Aim of the exercise.
Would you print the records below from the first line through the line containing "国际邮费查询 (381, 100)", skipping the pictures?
○ ○ ○
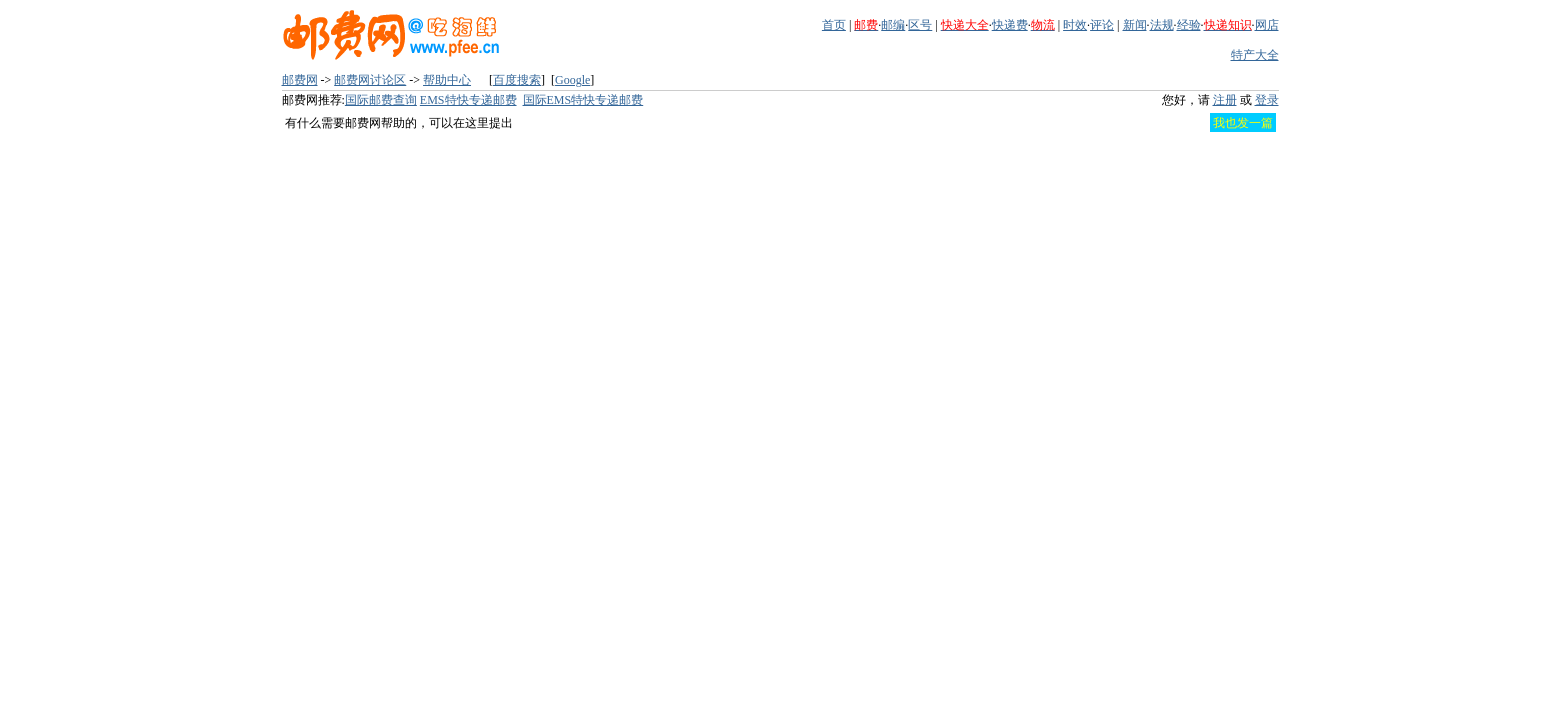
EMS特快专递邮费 (468, 100)
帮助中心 (447, 80)
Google (572, 80)
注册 (1225, 100)
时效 (1075, 25)
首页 (834, 25)
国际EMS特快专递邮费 (583, 100)
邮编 (893, 25)
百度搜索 (517, 80)
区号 (920, 25)
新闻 (1135, 25)
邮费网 (300, 80)
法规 (1162, 25)
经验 (1189, 25)
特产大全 (1255, 55)
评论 (1102, 25)
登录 (1267, 100)
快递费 (1010, 25)
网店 (1267, 25)
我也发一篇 (1243, 123)
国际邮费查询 (381, 100)
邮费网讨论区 (370, 80)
○ ○ ○
The completed task.
EMS特快专递邮费 (468, 100)
帮助中心 (447, 80)
Google (572, 80)
注册 (1225, 100)
时效 (1075, 25)
首页 (834, 25)
国际EMS特快专递邮费 (583, 100)
邮编 (893, 25)
百度搜索 (517, 80)
区号 (920, 25)
新闻 (1135, 25)
邮费网 (300, 80)
法规 (1162, 25)
经验 (1189, 25)
特产大全 (1255, 55)
评论 (1102, 25)
登录 (1267, 100)
快递费 (1010, 25)
网店 (1267, 25)
我也发一篇 (1243, 123)
国际邮费查询 (381, 100)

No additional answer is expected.